Problem requirements: Using the listing below, print the line containing "n their attention", the line containing "followed by a Workshop", and each line between them, exactly and nothing else. Pictures stay out of the print.
━━━
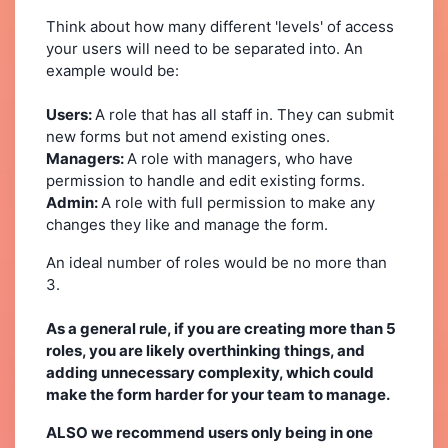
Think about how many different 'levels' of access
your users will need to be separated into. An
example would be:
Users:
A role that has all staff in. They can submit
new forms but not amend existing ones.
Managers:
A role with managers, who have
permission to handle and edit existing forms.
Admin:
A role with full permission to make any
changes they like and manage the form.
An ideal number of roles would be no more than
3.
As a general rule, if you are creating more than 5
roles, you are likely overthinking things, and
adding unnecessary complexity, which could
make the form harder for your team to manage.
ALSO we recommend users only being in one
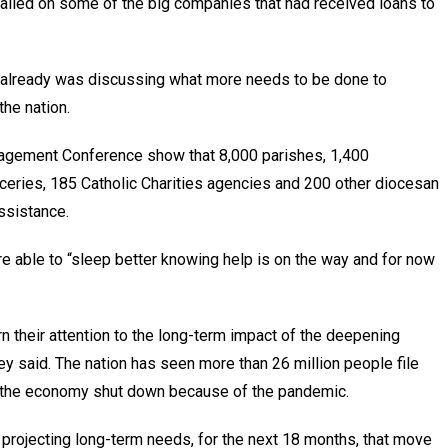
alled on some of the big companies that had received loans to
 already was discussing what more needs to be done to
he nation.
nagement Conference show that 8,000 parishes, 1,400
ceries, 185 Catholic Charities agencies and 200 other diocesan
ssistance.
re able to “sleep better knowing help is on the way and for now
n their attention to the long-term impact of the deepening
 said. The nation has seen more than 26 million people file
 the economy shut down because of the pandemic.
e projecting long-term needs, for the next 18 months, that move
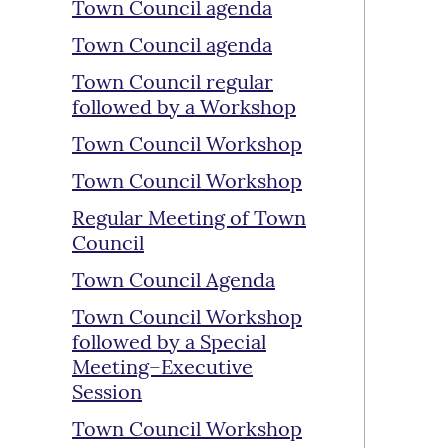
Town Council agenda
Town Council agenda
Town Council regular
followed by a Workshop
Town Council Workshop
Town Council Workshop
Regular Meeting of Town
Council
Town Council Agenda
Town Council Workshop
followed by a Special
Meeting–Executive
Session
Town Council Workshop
━━━
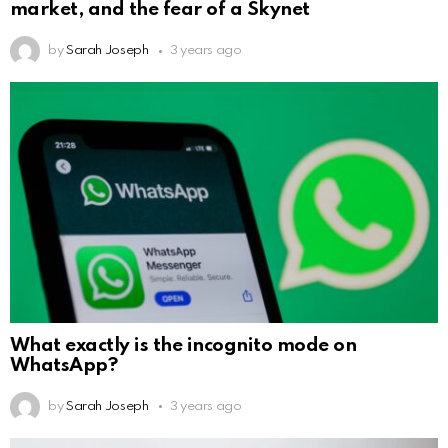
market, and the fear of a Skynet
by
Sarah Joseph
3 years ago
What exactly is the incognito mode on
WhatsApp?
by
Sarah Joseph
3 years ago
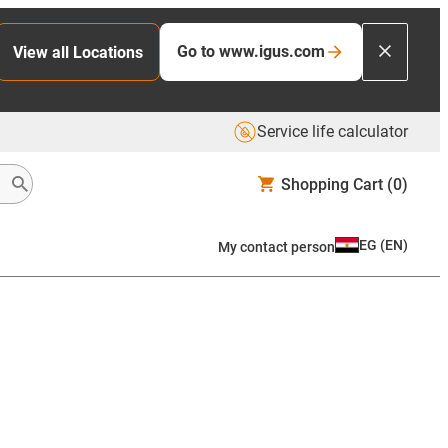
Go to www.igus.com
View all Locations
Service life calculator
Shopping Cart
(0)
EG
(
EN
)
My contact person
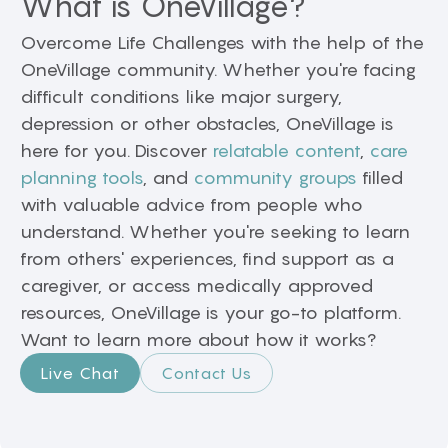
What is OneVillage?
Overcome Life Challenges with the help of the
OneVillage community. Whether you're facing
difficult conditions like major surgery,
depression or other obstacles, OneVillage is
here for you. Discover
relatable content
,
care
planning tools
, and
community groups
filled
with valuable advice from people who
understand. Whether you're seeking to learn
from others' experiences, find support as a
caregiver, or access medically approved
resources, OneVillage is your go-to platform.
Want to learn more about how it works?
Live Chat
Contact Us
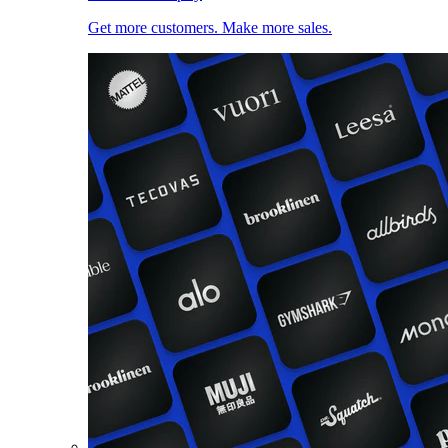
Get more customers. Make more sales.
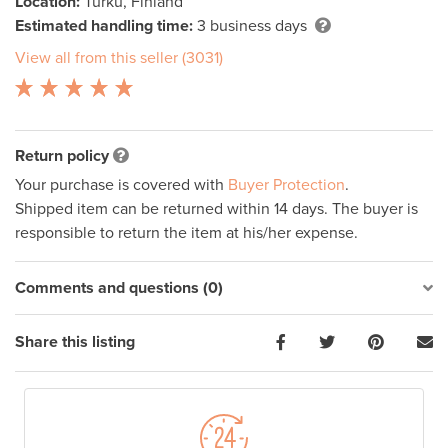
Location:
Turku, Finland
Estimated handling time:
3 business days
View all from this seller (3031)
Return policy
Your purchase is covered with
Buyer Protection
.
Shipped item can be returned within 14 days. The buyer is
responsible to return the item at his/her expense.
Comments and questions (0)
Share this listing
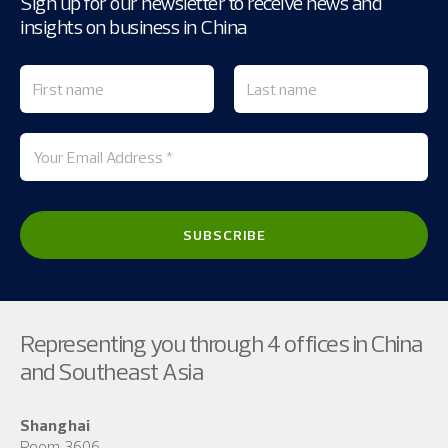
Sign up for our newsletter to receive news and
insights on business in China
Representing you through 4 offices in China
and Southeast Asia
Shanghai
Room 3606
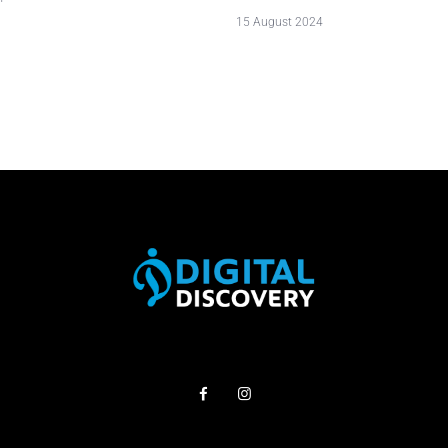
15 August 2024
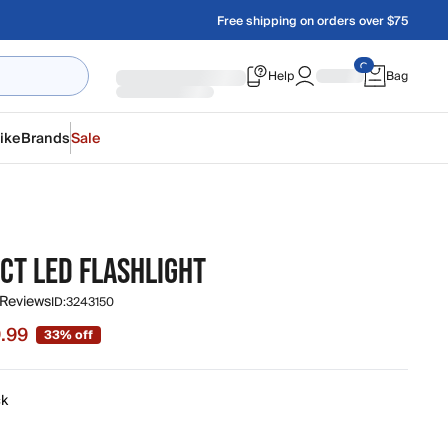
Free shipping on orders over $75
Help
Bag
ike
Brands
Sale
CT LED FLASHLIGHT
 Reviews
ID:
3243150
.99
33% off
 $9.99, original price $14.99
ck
━━━
Response to the exercise:
n their attention to the long-term impact of the deepening
 said. The nation has seen more than 26 million people file
 the economy shut down because of the pandemic.
e projecting long-term needs, for the next 18 months, that move
Town Council agenda
Town Council agenda
Town Council regular
followed by a Workshop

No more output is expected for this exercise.